今日的金麟城格外热闹,长街被彩绸装点得花哨多彩,城中百姓皆伸长脖子望着来此的武林中人,楼上街边满是呼喊声。
绯笙跟在队伍中,一点没被这热闹的场景感染,自顾自想着事情。
其实李淮闫猜的没错,她与沈云舒确实并非传闻中那般,要真说起来还是她先招惹的人家。
真是段孽缘,当初就不该贪那免费的武学心法,以至于换来个甩不掉的尾巴。
绯笙无奈地看着不远处靛色的背影,似是有所察觉,沈云舒转头,俩人就这样毫无预兆地对视上,一个愤恨,一个轻佻。
但其实也挺有趣的,绯笙轻笑一声。
而在沈云舒眼里,对方简直就是赤裸裸的挑衅!她瞬间咬紧了牙关,面上忍耐的表情相当精彩。
瞧,更有趣了不是么。
阳光照射在朱红色的宫墙上,青砖黛瓦折射出琉璃光彩,一行人浩浩荡荡地进了皇宫。辰华殿内熏香袅袅,紫檀木案几上摆满了佳肴美酒,皇室及官员皆已等候多时。
一进殿,绯笙就瞧见了懒懒散散倚坐着的李淮闫,身旁则是端坐如松的宋临晏。
三双眼睛在空中无声一碰,又各自移开,转瞬无痕。
“圣上到——”随着一声长喝,明黄龙袍在太监宫女到簇拥下缓步走入,众人齐声行礼。
皇帝在高台上的金漆御案后坐下:“今日是朝廷与江湖的友交之日,诸位皆是武林豪杰,不必拘礼…”
是上位者一贯温吞如水的语调,又说了些“江湖朝廷同心,共护南昭安宁”之类的场面话。随后大手一挥,宫宴正式开始。
殿内气氛渐渐热络起来,众人推杯换盏,谈笑风生。唯独绯笙周围冷冷清清,像被无形的墙隔开,自是因为恶名在外,旁人不敢接近。
她本人倒是不甚在意乐得清闲,几口酒下肚,本就殷红的唇更显妖艳,再端起酒杯时,一道墨色身影覆了过来。
“美人独酌无趣,不如跟本宫共饮?”李淮闫半弯着腰,桃花眼里流光潋滟,直直盯着女子瞧,像是被勾了魂。

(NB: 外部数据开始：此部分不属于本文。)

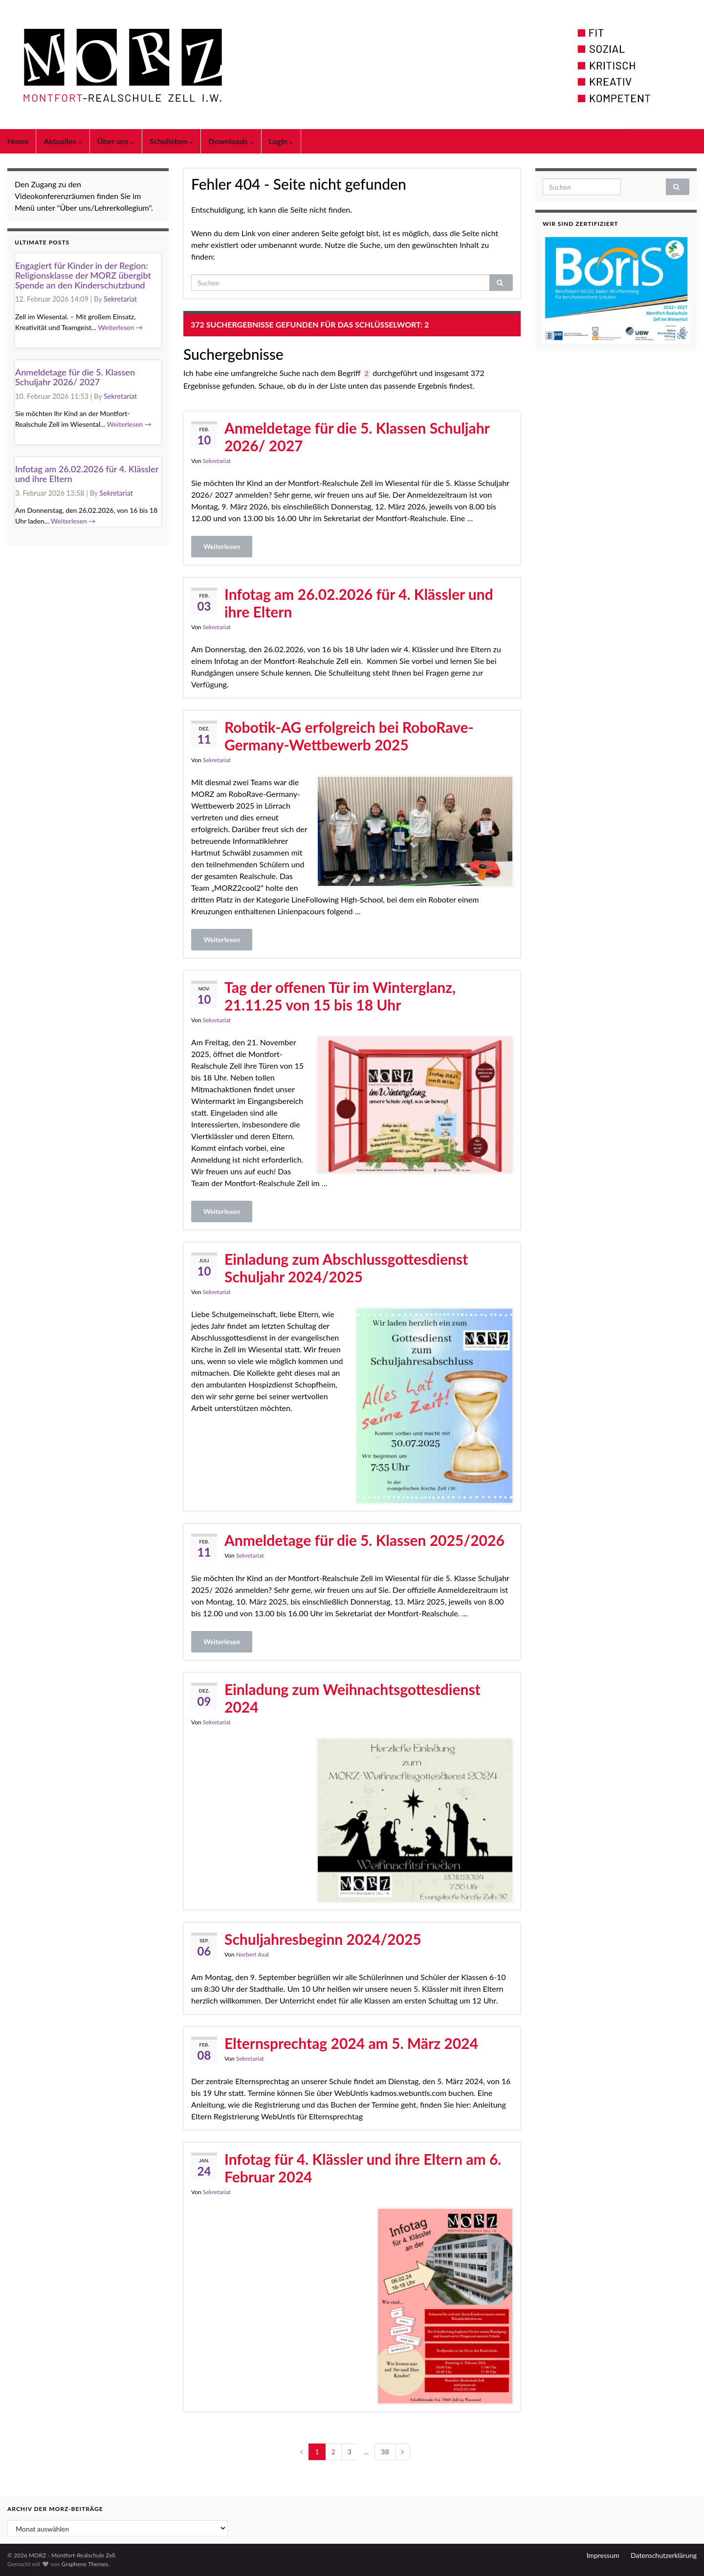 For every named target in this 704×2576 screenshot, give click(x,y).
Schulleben (172, 141)
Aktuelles (63, 141)
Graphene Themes (84, 2564)
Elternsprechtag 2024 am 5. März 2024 (351, 2043)
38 (385, 2451)
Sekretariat (217, 460)
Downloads (230, 141)
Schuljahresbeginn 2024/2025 (322, 1939)
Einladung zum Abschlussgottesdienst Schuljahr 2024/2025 (346, 1267)
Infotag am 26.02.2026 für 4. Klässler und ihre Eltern (358, 602)
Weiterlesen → (120, 327)
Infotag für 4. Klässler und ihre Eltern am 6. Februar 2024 (362, 2167)
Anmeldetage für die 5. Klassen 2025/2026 (364, 1540)
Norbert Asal (252, 1954)
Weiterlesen (221, 546)
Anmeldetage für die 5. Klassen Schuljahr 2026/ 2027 (356, 436)
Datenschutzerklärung (664, 2555)
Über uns (115, 141)
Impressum (603, 2555)
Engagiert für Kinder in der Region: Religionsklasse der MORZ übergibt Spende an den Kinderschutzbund (83, 275)
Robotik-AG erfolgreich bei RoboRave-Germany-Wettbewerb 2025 (349, 735)
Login (281, 141)
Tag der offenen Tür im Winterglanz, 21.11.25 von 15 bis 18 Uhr (340, 995)
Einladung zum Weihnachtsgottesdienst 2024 (352, 1698)
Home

都知道这位六皇子素日就爱沾花惹草,却没想到他竟敢招惹无极宗的妖女。
失心疯了不成?
绯笙懒懒地抬起眼,意味不明地看着他,破天荒地没计较称呼:“谢殿下抬爱。”
她也不起身,只扬手举杯,下一秒却又道:“上一个这么称呼我的人,没撑过三息。”男人正欲仰头喝酒的动作一僵,撞进对方含笑的瞳眸中。
绯笙下颌微抬,示意他继续,可方才那番话不得不让人怀疑这酒有问题。
谁知六皇子竟朗声一笑,丝毫不惧,倾身上前碰杯:“美人递的毒,本宫也甘之如饴。”说完一饮而尽。
周遭听了全程对话的众人不免为六殿下捏了把汗,虽然知道这妖女定不敢在大庭广众之下谋害皇子,可明枪易躲暗箭难防,这妖女最是睚眦必报的。
而李淮闫似乎毫无知觉,甚至亲自为人斟酒:“听闻玄姬门主一袭红伞名动天下,不知本宫今日可否有幸观摩一番?”
妖女听闻忽地轻笑,不紧不慢地站起身靠近男人,语气亲呢道:“殿下,玄姬的红伞一出必定是要见血的。”
话落,在场一些人似是要按耐不住了。武功高强又如何,这般接二连三地口出狂言,简直不把朝廷放在眼里!
“不过——”女子的话锋一转,看向一旁正与人交谈的宋临晏,“若是靖王殿下开口,玄姬也不是不能博君一笑。”
绯笙无视周围异样的眼光,款款走近,继续道:“都说靖王殿下天人之姿,如那雪岭之花可望不可及,玄姬倾慕已久,如今一瞧果然如此。”
她当众坐在了男子面前的案几上,单手支撑,身体微微后仰,毫不掩饰地打量对方。
所有人都看出了调戏之意,喧嚣声渐小,众人不由得放下手中的酒杯望来。
只见玄姬忽然前倾,对着靖王殿下吐气如兰道:“想与君,春宵一度…”那样子像极了勾人心魄的精怪。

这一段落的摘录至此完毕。